- Problem to work on -
Could you retype the lines below, starting at the line holding "Este sitio está" and stopping at the line holding "NOVEMBRE 2021", inclusive? Copy them exactly and drop the images.

- Data supplied -
========================================================================

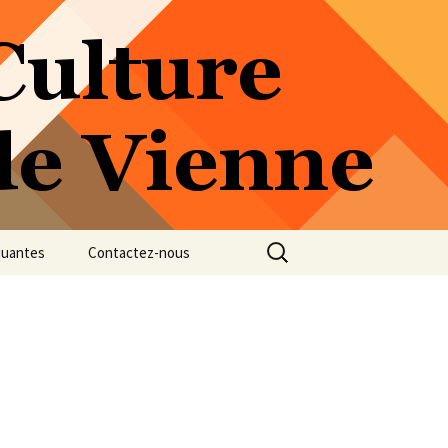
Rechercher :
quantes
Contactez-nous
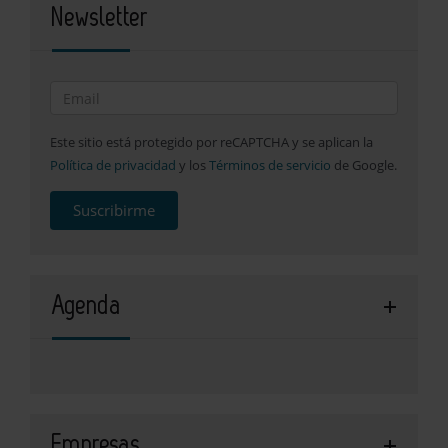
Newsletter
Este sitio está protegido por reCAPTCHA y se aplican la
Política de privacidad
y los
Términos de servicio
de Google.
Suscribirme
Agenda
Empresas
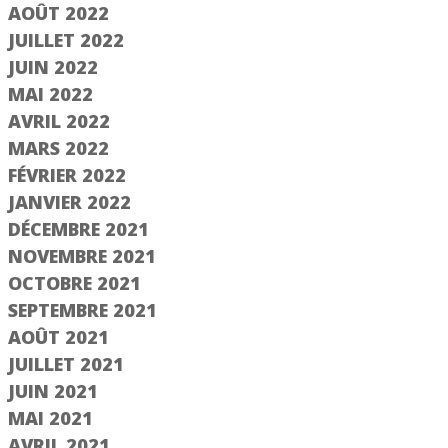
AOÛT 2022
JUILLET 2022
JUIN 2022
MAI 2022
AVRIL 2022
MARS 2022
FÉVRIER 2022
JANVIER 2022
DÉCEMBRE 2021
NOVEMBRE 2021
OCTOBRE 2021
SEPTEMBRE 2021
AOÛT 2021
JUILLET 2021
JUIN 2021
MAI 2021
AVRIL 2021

========================================================================

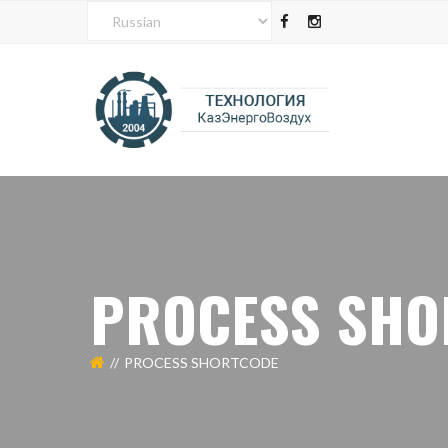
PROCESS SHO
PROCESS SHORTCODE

========================================================================

- Solution to this problem -
Este sitio está protegido por reCAPTCHA y se aplican la
Política de privacidad
y los
Términos de servicio
de Google.
Suscribirme
Agenda
Empresas
AOÛT 2022
JUILLET 2022
JUIN 2022
MAI 2022
AVRIL 2022
MARS 2022
FÉVRIER 2022
JANVIER 2022
DÉCEMBRE 2021
NOVEMBRE 2021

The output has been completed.